# The Uniqueness of Lepenski Vir



## PantaOz (Oct 10, 2022)

Lepenski Vir, dates back to the Paleolithic era (6,000 years old) and is located on the shores of river Danube!

The architecture of the people who once lived in the area has been discovered as a result of the archaeological excavations that have been taking place at Lepenski Vir. In particular, seven stages have been identified across the 136 buildings. Despite their varying sizes, these houses were found to have a standard design. The smallest house was 16 square feet, while the largest house was approximately 320 square feet. There were two kinds of these houses: one that appeared to be a home, and the other that appeared to be a temple or shrine.








The incredible precision of the geometry in these structures has led some to believe that they may have been the beginning of modern architecture. Despite the fact that the houses have a trapezoid base, which may have been inspired by the mountains' trapezoid shape, the base structures are accurately measured at 60 degrees and are constructed as an equilateral triangle. Additionally, this trapezoid's tip points in the wind's direction. But, I would like to hear your opinion about it...  I feel something is missing!





The horseshoe-shaped walls are made of wood, which is the material used in their construction.It's possible that the wood referred to here was wattle rather than genuine wood. Even though there is evidence to suggest that the houses had roofs, it is impossible to tell if they were made of degradable materials or not. On the other hand, when it comes to finishing the interior, it was discovered that the floors were finished with something that sticks like concrete. The substance is thought to be a mixture of animal dung, ash, and red clay-lime that hardens over time. The availability of these materials and their current use in the villages that surround Lepenski Vir provide evidence that they were utilized in the construction of these houses.



 

 





Regarding the culture of those who lived in the Lepenski Vir region, not much has been reconstructed.However, the findings indicate a complicated social structure with elaborate burial grounds from which norms and rituals can be deduced. Even though the excavators discovered a large cemetery, they also discovered separate burial grounds.

Under the houses and floors, which had been exceptionally well preserved, some dead bodies were discovered. Children's skeletons were also found, and it was thought that these were elders or well-known people. Therefore, it is unknown what kind of formula was used to decide who should be buried in the cemetery or beneath the house.



 

 





However, the fact that the sculptures only depict heads suggests that the culture followed a religious cult of the head worshiping .Therefore, it is possible to argue that ritual burials may have included removing the skull from the head of the deceased person in order to bury it separately from the body.These male skulls would be buried among crushed stones and serve as the foundation for later homes.The skeleton that was dug shallowly from house 69 and excavated is the best preserved.It has been determined that this skull dates back to Vir I, also known as the Proto-Vir.

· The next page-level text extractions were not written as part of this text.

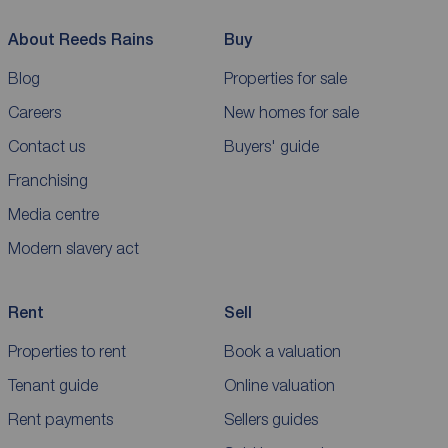
About Reeds Rains
Buy
Blog
Properties for sale
Careers
New homes for sale
Contact us
Buyers' guide
Franchising
Media centre
Modern slavery act
Rent
Sell
Properties to rent
Book a valuation
Tenant guide
Online valuation
Rent payments
Sellers guides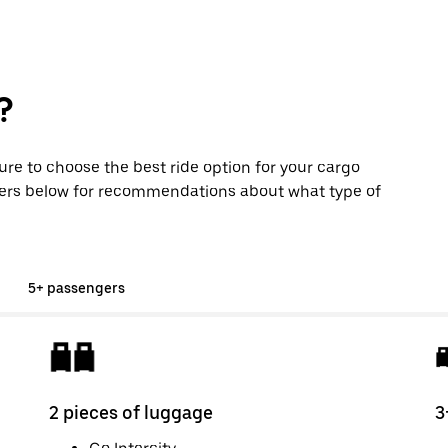
?
sure to choose the best ride option for your cargo
ers below for recommendations about what type of
5+ passengers
2 pieces of luggage
3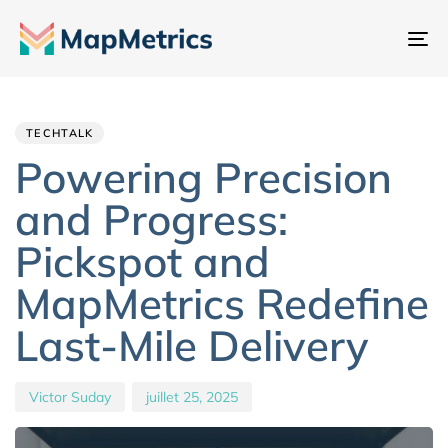
Ba
la
Author
Published
PUBLISHED
na
IN:
on:
TECHTALK
Powering Precision
and Progress:
Pickspot and
MapMetrics Redefine
Last-Mile Delivery
Victor Suday
juillet 25, 2025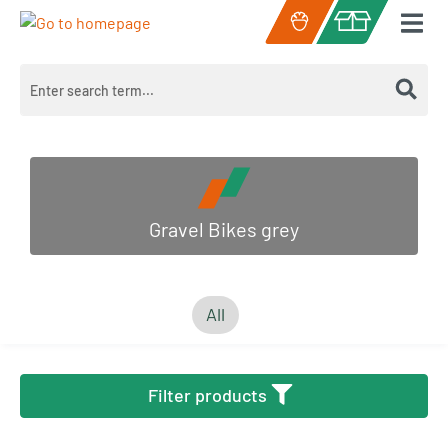
Skip to main content
Shopping cart c
Gravel Bikes grey
All
Filter products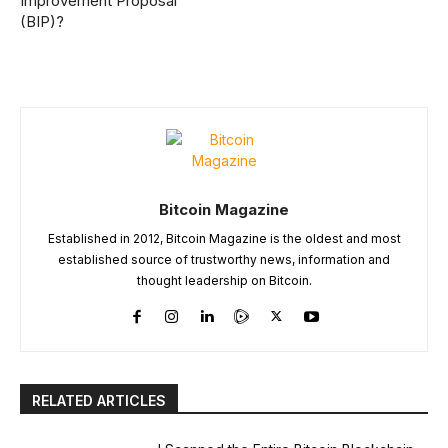
Improvement Proposal
(BIP)?
Bitcoin Magazine
Established in 2012, Bitcoin Magazine is the oldest and most
established source of trustworthy news, information and
thought leadership on Bitcoin.
RELATED ARTICLES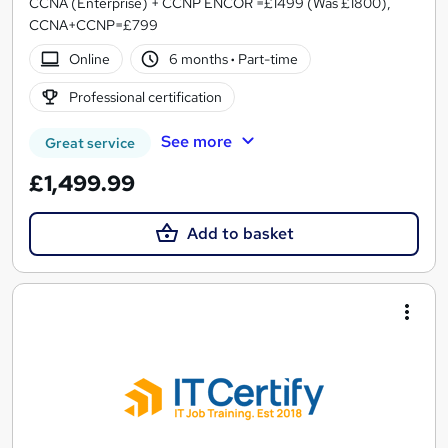
CCNA (Enterprise) + CCNP ENCOR =£1499 (Was £1800),
CCNA+CCNP=£799
Online
6 months
·
Part-time
Professional certification
See more
Great service
£1,499.99
Add to basket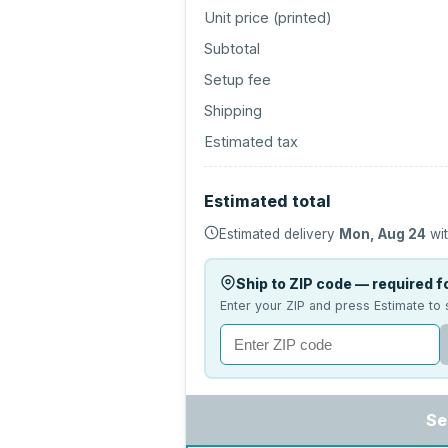
Unit price (
printed
)
Subtotal
Setup fee
Shipping
Estimated tax
Estimated total
Estimated delivery
Mon, Aug 24
wit
Ship to ZIP code — required fo
Enter your ZIP and press Estimate to 
Se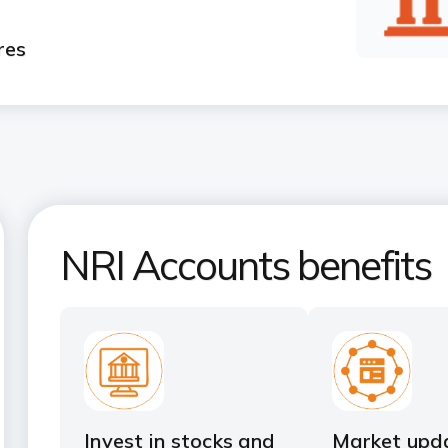
res
NRI Accounts benefits
Invest in stocks and
Market upd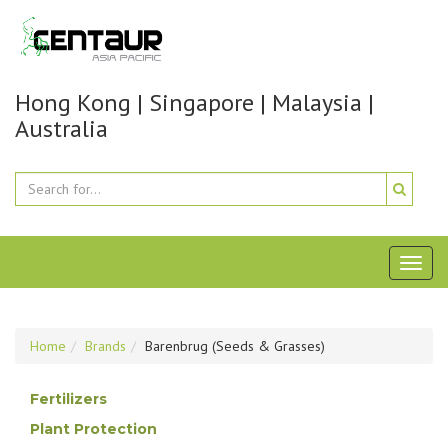
Hong Kong | Singapore | Malaysia |
Australia
Toggl
naviga
Home
Brands
Barenbrug (Seeds & Grasses)
Fertilizers
Plant Protection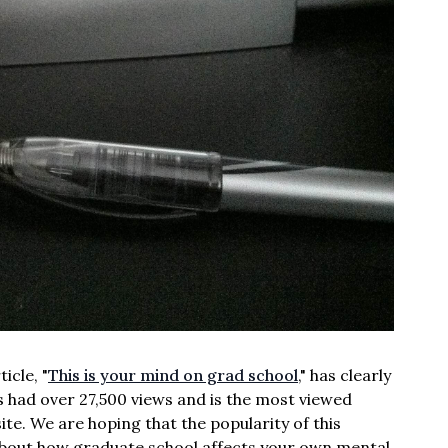
icle, "
This is your mind on grad school
," has clearly
has had over 27,500 views and is the most viewed
site. We are hoping that the popularity of this
n about how graduate school affects your own mental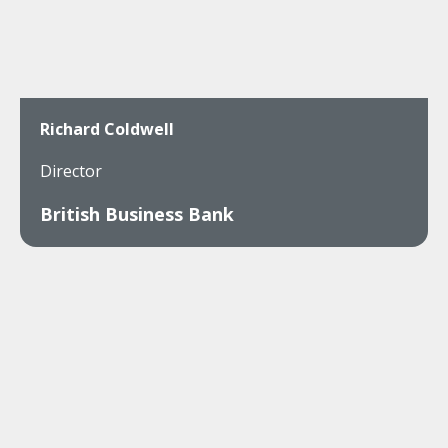
Richard Coldwell
Director
British Business Bank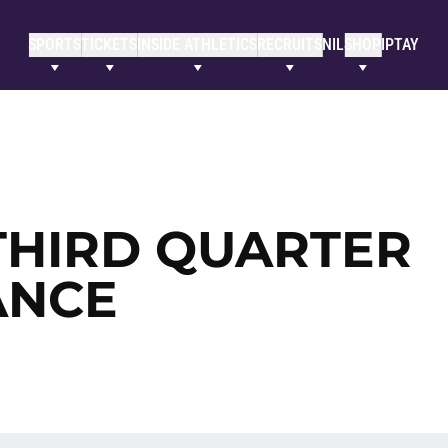
SPORTS
TICKETS
INSIDE ATHLETICS
RECRUITS
NIL
SHOP
IPTAY
THIRD QUARTER
ANCE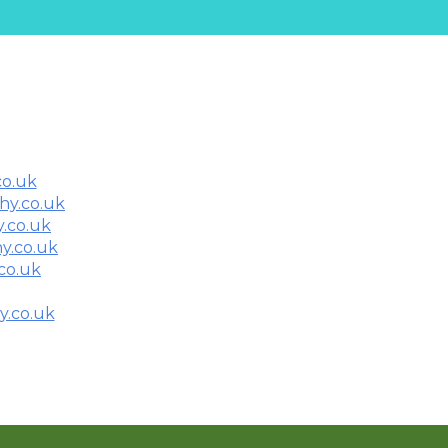
co.uk
thy.co.uk
.co.uk
y.co.uk
co.uk
y.co.uk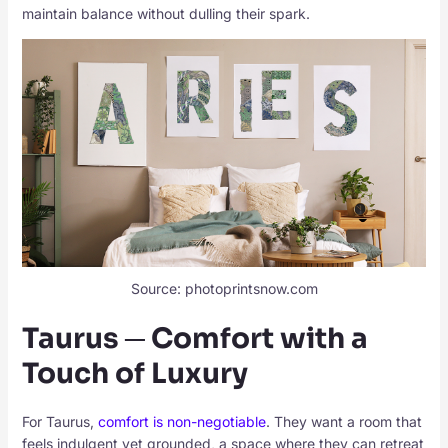
maintain balance without dulling their spark.
Source: photoprintsnow.com
Taurus ─ Comfort with a
Touch of Luxury
For Taurus,
comfort is non-negotiable
. They want a room that
feels indulgent yet grounded, a space where they can retreat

The skeletons of the people buried beneath the floor also demonstrate that the bodies were arranged so that the genitals were above the widening portions of the central installation of the house.The researchers have come to the conclusion that, regardless of the gender of the buried body, it could be a symbol of birth. Ash-filled ceramic vessels may have had a ritual significance, as they were also discovered.

The people who lived in the Lepenski Vir area are thought to be the descendants of early Europeans who came from the Czech Republic and lived solely off of hunting and gathering for food.These researchers point to evidence of temporary dwellings that may have been constructed with the intention of assisting in the process of hunting and gathering food and raw materials.This suggests that the inhabitants of the settlement may have been semi-nomadic and managed in some way in how they used the resources at their disposal, and that they may have come from a location far from the village.





 

 



However, this is debatable because another group of researchers asserts that fishing was the people's primary occupation. The river is where the idea of fishing comes from, and there are geographical factors that make fishes more plentiful around the settlement than in other locations along the river. In addition, the settlement's houses appear to be arranged in a way that suggests rapid movement toward the river, which could indicate that the river was used for food as well as water.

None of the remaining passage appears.